VfB Stuttgart

Fairtrade-Standard und faire Löhne: VfB präsentiert nachhaltige Fan-Artikel

VfB Fairtrade Kollektion
Die VfB-Profis Konstantions Mavropanos (links) und Borna Sosa präsentieren zwei Artikel aus der neuen Merchandising-Kollektion. © VfB Stuttgart

Der VfB Stuttgart bringt eine neue Merchandising-Kollektion auf den Markt: 35 Kleidungsstücke und deren Lieferketten werden nach dem Fairtrade-Textilstandard zertifiziert. Das teilte der Stuttgarter Bundesligist in einer Pressemitteilung am Montag (11.10.) mit.

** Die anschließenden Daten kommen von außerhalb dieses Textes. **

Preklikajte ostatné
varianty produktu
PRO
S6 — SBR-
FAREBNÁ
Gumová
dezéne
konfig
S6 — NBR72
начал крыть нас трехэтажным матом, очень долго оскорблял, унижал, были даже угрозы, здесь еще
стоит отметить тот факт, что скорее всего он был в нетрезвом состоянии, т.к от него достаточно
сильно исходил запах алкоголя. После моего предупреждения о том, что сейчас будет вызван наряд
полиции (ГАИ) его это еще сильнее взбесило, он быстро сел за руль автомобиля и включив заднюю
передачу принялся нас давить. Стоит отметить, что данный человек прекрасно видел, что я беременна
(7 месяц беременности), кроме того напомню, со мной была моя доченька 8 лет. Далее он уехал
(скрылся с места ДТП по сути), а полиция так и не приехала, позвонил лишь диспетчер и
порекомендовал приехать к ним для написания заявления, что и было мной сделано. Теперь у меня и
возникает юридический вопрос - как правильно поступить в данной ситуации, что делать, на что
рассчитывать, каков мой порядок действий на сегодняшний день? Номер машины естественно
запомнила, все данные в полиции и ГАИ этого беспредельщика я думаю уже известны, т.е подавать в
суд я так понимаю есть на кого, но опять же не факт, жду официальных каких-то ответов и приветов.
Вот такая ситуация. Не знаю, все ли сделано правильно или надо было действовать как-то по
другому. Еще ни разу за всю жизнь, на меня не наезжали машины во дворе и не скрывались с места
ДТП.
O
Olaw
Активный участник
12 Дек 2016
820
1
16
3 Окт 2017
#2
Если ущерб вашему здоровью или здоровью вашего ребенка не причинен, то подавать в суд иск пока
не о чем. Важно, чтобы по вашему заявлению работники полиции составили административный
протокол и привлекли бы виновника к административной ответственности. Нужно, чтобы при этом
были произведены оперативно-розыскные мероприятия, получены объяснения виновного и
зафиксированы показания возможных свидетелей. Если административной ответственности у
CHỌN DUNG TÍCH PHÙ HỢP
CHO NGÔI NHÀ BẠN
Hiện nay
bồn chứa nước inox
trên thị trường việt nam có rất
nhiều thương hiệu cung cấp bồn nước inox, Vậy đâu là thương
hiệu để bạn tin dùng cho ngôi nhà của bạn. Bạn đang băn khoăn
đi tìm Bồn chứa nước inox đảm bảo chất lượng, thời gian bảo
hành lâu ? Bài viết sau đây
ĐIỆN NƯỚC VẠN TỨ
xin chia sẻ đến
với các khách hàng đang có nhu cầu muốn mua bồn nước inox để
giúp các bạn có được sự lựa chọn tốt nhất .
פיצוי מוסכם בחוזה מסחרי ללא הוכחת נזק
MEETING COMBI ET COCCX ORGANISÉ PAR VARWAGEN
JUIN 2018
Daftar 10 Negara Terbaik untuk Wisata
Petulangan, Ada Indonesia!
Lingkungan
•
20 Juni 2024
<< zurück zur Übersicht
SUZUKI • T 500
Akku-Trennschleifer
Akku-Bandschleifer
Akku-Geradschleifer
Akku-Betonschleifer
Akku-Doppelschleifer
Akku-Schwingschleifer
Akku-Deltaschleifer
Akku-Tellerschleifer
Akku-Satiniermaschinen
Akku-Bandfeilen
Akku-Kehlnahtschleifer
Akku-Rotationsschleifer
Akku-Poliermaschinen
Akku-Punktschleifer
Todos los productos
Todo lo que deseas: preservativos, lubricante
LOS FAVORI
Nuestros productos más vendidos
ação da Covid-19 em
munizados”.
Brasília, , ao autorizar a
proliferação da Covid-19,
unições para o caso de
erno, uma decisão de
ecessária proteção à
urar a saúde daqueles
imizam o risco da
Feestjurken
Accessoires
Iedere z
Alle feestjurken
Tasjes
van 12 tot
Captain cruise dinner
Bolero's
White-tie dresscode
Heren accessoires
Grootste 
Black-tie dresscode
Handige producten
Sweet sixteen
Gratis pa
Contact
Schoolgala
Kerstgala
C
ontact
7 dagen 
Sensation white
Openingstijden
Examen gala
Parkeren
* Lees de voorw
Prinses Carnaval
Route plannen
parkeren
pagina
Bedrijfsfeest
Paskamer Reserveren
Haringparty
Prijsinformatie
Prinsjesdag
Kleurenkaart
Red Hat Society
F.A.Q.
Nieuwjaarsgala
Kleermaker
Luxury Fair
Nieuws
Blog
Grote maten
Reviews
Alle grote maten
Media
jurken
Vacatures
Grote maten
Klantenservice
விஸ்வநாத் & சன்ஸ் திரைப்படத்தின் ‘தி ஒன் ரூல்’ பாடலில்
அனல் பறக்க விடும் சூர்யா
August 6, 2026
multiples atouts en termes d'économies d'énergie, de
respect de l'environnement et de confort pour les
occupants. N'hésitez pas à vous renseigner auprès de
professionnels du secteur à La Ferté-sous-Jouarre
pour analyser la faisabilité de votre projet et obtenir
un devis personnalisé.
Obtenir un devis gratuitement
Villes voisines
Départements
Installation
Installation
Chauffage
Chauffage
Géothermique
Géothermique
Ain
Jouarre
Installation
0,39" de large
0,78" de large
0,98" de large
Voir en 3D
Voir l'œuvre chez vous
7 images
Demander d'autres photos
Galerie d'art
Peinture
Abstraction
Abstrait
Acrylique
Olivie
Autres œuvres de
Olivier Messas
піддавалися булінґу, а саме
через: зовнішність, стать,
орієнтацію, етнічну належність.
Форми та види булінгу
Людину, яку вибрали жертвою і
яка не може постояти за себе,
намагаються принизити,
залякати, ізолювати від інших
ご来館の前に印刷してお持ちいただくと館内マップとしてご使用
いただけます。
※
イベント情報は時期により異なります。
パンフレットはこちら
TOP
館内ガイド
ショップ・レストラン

Produktion der Klamotten in Indien

„Bei der Produktion unserer Kollektionen geht es nicht nur um Qualität, sondern auch um eine verantwortungsvolle Produktion, sprich um ökologische Grundprinzipien und faire Löhne“, so Jens Bräunig, der beim VfB den Bereich Vertrieb und Verkauf verantwortet. 

Dafür gehen die Schwaben eine Kooperation mit dem Textilunternehmen „Brands Fashion“ ein, die im indischen Tiruppur produzieren. Der Verein sei sehr stolz, mit dem Unternehmen „einen Textilpionier an Bord zu haben, mit dem wir gemeinsam daran arbeiten können, den Anteil fairer Textilien im Sortiment weiter auszubauen“, erklärt Bräunig. Das Unternehmen mit Sitz in Buchholz setzt sich seit 2016 für den Aufbau einer fairen Textilproduktion nach dem Fairtrade-Textilstandard ein.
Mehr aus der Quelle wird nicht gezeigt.